High seas fisheries play limited role in feeding the world
“Only a handful of countries are fishing in the high seas and the fish they catch are not feeding those most in need.”
A recent study undertaken by a team of fisheries and social scientists found that fishing fleets operating outside of national waters contributed to less than 3 per cent of the world’s seafood supply.
Scientists from Dalhousie University, New York University and National Geographic paired a global database of marine catches developed by researchers at the University of British Colombia with a seafood trade database maintained by the United Nations Food and Agriculture Organisation. They analysed the data, considering the amount of fish and marine invertebrates produced by marine capture fisheries and comparing it to those produced by freshwater fisheries and aquaculture.
The team found that a much lower volume of seafood was produced by the high seas fisheries, with most of the catch destined for upscale EU, US and Asian markets. China and Taiwan account for one-third of the total high seas catch.
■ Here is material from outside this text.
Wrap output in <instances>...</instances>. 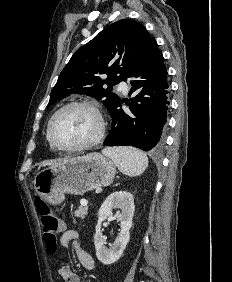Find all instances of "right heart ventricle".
<instances>
[{"instance_id": "obj_1", "label": "right heart ventricle", "mask_w": 232, "mask_h": 282, "mask_svg": "<svg viewBox=\"0 0 232 282\" xmlns=\"http://www.w3.org/2000/svg\"><path fill=\"white\" fill-rule=\"evenodd\" d=\"M46 139H47V142H48V145H49V149L51 150V151H56V149L52 146V144L49 142V140H48V137H47V133H46Z\"/></svg>"}]
</instances>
Lead author Laurenne Schiller, PhD student at Dalhousie University said: “I think many people have the misconception that because the area is so large, the high seas must be contributing a massive supply of food to the world, but that’s just not the case. Only a handful of countries are fishing in the high seas and the fish they catch are not feeding those most in need”.
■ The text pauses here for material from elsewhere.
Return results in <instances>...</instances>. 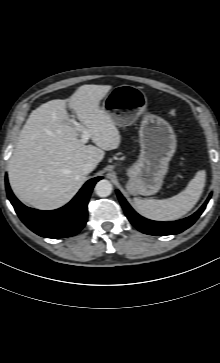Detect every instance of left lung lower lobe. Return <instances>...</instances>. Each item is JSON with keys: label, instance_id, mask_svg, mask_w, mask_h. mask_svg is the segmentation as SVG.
I'll return each instance as SVG.
<instances>
[{"label": "left lung lower lobe", "instance_id": "1", "mask_svg": "<svg viewBox=\"0 0 220 363\" xmlns=\"http://www.w3.org/2000/svg\"><path fill=\"white\" fill-rule=\"evenodd\" d=\"M117 195L129 221L139 231L145 234L158 235V236L178 234L184 231L185 229L189 228L202 214L208 201L211 198L210 195L203 204V206L188 218L174 222H157L145 219L139 214H137L127 203V201L124 199V197L121 195L119 191H117Z\"/></svg>", "mask_w": 220, "mask_h": 363}]
</instances>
The findings of this study are against the common misconception that high seas fisheries are important for food security. Less than 40 species are targeted by fisheries in the high seas, and only one species, the Antarctic toothfish, is exclusively caught in this are of the ocean. Marketed as Chilean sea bass, this fish can easily sell for over $50 per kilogram.
Seven species of tuna make up 60 per cent of the high seas catch, which these and other species of fish caught in both high seas and national waters. The researchers acknowledge that some less expensive products, such as skipjack tuna, may play a role in addressing localised food insecurity in ‘food secure’ nations, such as the US.
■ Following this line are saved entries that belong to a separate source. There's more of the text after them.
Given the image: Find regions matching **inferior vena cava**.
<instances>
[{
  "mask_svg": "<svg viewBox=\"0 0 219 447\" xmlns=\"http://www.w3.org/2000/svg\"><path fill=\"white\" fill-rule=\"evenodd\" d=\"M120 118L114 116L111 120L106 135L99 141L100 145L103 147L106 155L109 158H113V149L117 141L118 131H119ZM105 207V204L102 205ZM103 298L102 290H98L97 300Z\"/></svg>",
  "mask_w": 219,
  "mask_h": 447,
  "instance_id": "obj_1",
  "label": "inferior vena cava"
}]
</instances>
“Food security is an issue of access, not just volume” said co-author Megan Bailey, assistant professor in the Marine Affairs Program at Dalhousie. “We produce more than enough food to feed everyone on the planet, yet for a variety of social, cultural, and economic reasons, 800 million people remain severely food insecure today. These are not people who can access fish from the high seas.”
“Much of the fishing in the high seas would not be economically rational without massive government subsidies either, so regardless of how you look at it, it doesn’t make much sense” said Dr Enric Sala, co-author and National Geographic explorer-in-residence.
“International governance decisions are never straightforward and should not be viewed as such,” said Schiller. “Still, we hope the results of our work will enable policy makers to focus on the real issues that present challenges to high seas management, as our study concludes that concerns over food security are unfounded.”